> [Exercise description] Reprint the whole of the data exactly.

* * * * * * *

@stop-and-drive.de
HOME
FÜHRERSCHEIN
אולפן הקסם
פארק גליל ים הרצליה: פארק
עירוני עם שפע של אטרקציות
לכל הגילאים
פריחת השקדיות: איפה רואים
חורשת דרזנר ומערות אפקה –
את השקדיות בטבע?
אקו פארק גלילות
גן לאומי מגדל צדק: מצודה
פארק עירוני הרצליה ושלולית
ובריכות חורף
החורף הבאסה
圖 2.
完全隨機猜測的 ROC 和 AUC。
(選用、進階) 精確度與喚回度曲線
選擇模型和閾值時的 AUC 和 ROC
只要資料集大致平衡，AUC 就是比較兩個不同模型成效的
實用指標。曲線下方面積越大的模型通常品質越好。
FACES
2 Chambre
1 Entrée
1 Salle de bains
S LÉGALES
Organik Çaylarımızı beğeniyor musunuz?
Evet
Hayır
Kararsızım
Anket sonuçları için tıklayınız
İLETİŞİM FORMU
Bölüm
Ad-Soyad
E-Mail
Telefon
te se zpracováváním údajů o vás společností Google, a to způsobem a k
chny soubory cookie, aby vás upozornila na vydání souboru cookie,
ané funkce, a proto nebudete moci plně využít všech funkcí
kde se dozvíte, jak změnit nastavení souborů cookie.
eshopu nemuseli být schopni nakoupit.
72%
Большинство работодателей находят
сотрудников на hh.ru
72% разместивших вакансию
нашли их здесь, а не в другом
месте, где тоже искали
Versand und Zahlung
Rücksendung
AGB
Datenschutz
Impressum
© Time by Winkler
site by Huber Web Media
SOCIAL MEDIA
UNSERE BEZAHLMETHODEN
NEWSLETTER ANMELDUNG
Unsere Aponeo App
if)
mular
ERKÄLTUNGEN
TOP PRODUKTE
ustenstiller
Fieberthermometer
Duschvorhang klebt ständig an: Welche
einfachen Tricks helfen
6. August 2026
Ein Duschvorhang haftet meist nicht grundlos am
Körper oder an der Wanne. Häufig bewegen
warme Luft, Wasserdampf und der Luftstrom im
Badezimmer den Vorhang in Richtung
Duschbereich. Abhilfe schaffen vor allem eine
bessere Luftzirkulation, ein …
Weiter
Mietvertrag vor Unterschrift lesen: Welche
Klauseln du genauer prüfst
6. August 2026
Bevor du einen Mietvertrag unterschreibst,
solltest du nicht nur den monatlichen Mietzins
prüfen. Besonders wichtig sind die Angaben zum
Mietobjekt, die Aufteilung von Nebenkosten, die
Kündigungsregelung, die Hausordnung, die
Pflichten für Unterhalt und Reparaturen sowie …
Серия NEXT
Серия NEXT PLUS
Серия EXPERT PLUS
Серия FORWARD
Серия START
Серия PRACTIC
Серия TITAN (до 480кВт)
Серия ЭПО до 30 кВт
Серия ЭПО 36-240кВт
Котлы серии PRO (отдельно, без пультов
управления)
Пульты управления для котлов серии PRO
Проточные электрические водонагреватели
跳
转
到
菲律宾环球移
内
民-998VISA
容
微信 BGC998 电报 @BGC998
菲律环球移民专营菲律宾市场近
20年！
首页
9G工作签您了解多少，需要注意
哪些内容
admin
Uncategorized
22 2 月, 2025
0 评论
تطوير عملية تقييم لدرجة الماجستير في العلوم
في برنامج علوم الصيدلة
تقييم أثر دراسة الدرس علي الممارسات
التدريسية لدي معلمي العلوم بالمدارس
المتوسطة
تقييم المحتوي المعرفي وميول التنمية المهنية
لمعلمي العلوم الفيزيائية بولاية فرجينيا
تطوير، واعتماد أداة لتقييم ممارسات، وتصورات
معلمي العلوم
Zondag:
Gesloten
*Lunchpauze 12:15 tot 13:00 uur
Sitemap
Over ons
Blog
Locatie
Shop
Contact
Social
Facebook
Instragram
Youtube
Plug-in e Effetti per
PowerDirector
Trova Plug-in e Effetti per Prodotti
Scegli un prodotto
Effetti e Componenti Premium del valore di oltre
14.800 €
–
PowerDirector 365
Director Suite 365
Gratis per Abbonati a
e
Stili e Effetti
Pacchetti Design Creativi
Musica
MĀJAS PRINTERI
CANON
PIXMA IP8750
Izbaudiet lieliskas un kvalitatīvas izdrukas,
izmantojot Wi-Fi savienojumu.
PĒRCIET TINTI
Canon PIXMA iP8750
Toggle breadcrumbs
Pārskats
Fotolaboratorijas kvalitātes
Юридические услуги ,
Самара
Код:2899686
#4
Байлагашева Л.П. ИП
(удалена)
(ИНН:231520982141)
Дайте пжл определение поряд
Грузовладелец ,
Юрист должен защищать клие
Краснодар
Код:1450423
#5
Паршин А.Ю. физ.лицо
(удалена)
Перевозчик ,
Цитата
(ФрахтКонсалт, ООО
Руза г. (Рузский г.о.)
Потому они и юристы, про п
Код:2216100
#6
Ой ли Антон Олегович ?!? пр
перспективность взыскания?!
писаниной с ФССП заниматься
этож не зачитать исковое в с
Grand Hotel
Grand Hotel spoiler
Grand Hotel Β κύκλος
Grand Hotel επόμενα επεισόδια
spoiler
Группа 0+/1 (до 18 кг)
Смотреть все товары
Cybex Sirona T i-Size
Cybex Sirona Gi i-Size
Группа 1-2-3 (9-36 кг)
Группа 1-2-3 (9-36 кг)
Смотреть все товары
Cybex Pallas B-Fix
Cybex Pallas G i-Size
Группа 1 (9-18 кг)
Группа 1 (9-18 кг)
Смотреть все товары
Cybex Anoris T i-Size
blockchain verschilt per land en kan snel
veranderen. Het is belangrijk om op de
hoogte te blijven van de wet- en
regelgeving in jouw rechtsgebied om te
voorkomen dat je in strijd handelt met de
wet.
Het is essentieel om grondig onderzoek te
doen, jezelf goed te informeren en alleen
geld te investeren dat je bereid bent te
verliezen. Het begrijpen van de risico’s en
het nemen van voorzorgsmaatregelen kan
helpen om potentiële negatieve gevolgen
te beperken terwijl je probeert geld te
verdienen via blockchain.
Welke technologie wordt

* * * * * * *

> [Written answer]
@stop-and-drive.de
HOME
FÜHRERSCHEIN
אולפן הקסם
פארק גליל ים הרצליה: פארק
עירוני עם שפע של אטרקציות
לכל הגילאים
פריחת השקדיות: איפה רואים
חורשת דרזנר ומערות אפקה –
את השקדיות בטבע?
אקו פארק גלילות
גן לאומי מגדל צדק: מצודה
פארק עירוני הרצליה ושלולית
ובריכות חורף
החורף הבאסה
圖 2.
完全隨機猜測的 ROC 和 AUC。
(選用、進階) 精確度與喚回度曲線
選擇模型和閾值時的 AUC 和 ROC
只要資料集大致平衡，AUC 就是比較兩個不同模型成效的
實用指標。曲線下方面積越大的模型通常品質越好。
FACES
2 Chambre
1 Entrée
1 Salle de bains
S LÉGALES
Organik Çaylarımızı beğeniyor musunuz?
Evet
Hayır
Kararsızım
Anket sonuçları için tıklayınız
İLETİŞİM FORMU
Bölüm
Ad-Soyad
E-Mail
Telefon
te se zpracováváním údajů o vás společností Google, a to způsobem a k
chny soubory cookie, aby vás upozornila na vydání souboru cookie,
ané funkce, a proto nebudete moci plně využít všech funkcí
kde se dozvíte, jak změnit nastavení souborů cookie.
eshopu nemuseli být schopni nakoupit.
72%
Большинство работодателей находят
сотрудников на hh.ru
72% разместивших вакансию
нашли их здесь, а не в другом
месте, где тоже искали
Versand und Zahlung
Rücksendung
AGB
Datenschutz
Impressum
© Time by Winkler
site by Huber Web Media
SOCIAL MEDIA
UNSERE BEZAHLMETHODEN
NEWSLETTER ANMELDUNG
Unsere Aponeo App
if)
mular
ERKÄLTUNGEN
TOP PRODUKTE
ustenstiller
Fieberthermometer
Duschvorhang klebt ständig an: Welche
einfachen Tricks helfen
6. August 2026
Ein Duschvorhang haftet meist nicht grundlos am
Körper oder an der Wanne. Häufig bewegen
warme Luft, Wasserdampf und der Luftstrom im
Badezimmer den Vorhang in Richtung
Duschbereich. Abhilfe schaffen vor allem eine
bessere Luftzirkulation, ein …
Weiter
Mietvertrag vor Unterschrift lesen: Welche
Klauseln du genauer prüfst
6. August 2026
Bevor du einen Mietvertrag unterschreibst,
solltest du nicht nur den monatlichen Mietzins
prüfen. Besonders wichtig sind die Angaben zum
Mietobjekt, die Aufteilung von Nebenkosten, die
Kündigungsregelung, die Hausordnung, die
Pflichten für Unterhalt und Reparaturen sowie …
Серия NEXT
Серия NEXT PLUS
Серия EXPERT PLUS
Серия FORWARD
Серия START
Серия PRACTIC
Серия TITAN (до 480кВт)
Серия ЭПО до 30 кВт
Серия ЭПО 36-240кВт
Котлы серии PRO (отдельно, без пультов
управления)
Пульты управления для котлов серии PRO
Проточные электрические водонагреватели
跳
转
到
菲律宾环球移
内
民-998VISA
容
微信 BGC998 电报 @BGC998
菲律环球移民专营菲律宾市场近
20年！
首页
9G工作签您了解多少，需要注意
哪些内容
admin
Uncategorized
22 2 月, 2025
0 评论
تطوير عملية تقييم لدرجة الماجستير في العلوم
في برنامج علوم الصيدلة
تقييم أثر دراسة الدرس علي الممارسات
التدريسية لدي معلمي العلوم بالمدارس
المتوسطة
تقييم المحتوي المعرفي وميول التنمية المهنية
لمعلمي العلوم الفيزيائية بولاية فرجينيا
تطوير، واعتماد أداة لتقييم ممارسات، وتصورات
معلمي العلوم
Zondag:
Gesloten
*Lunchpauze 12:15 tot 13:00 uur
Sitemap
Over ons
Blog
Locatie
Shop
Contact
Social
Facebook
Instragram
Youtube
Plug-in e Effetti per
PowerDirector
Trova Plug-in e Effetti per Prodotti
Scegli un prodotto
Effetti e Componenti Premium del valore di oltre
14.800 €
–
PowerDirector 365
Director Suite 365
Gratis per Abbonati a
e
Stili e Effetti
Pacchetti Design Creativi
Musica
MĀJAS PRINTERI
CANON
PIXMA IP8750
Izbaudiet lieliskas un kvalitatīvas izdrukas,
izmantojot Wi-Fi savienojumu.
PĒRCIET TINTI
Canon PIXMA iP8750
Toggle breadcrumbs
Pārskats
Fotolaboratorijas kvalitātes
Юридические услуги ,
Самара
Код:2899686
#4
Байлагашева Л.П. ИП
(удалена)
(ИНН:231520982141)
Дайте пжл определение поряд
Грузовладелец ,
Юрист должен защищать клие
Краснодар
Код:1450423
#5
Паршин А.Ю. физ.лицо
(удалена)
Перевозчик ,
Цитата
(ФрахтКонсалт, ООО
Руза г. (Рузский г.о.)
Потому они и юристы, про п
Код:2216100
#6
Ой ли Антон Олегович ?!? пр
перспективность взыскания?!
писаниной с ФССП заниматься
этож не зачитать исковое в с
Grand Hotel
Grand Hotel spoiler
Grand Hotel Β κύκλος
Grand Hotel επόμενα επεισόδια
spoiler
Группа 0+/1 (до 18 кг)
Смотреть все товары
Cybex Sirona T i-Size
Cybex Sirona Gi i-Size
Группа 1-2-3 (9-36 кг)
Группа 1-2-3 (9-36 кг)
Смотреть все товары
Cybex Pallas B-Fix
Cybex Pallas G i-Size
Группа 1 (9-18 кг)
Группа 1 (9-18 кг)
Смотреть все товары
Cybex Anoris T i-Size
blockchain verschilt per land en kan snel
veranderen. Het is belangrijk om op de
hoogte te blijven van de wet- en
regelgeving in jouw rechtsgebied om te
voorkomen dat je in strijd handelt met de
wet.
Het is essentieel om grondig onderzoek te
doen, jezelf goed te informeren en alleen
geld te investeren dat je bereid bent te
verliezen. Het begrijpen van de risico’s en
het nemen van voorzorgsmaatregelen kan
helpen om potentiële negatieve gevolgen
te beperken terwijl je probeert geld te
verdienen via blockchain.
Welke technologie wordt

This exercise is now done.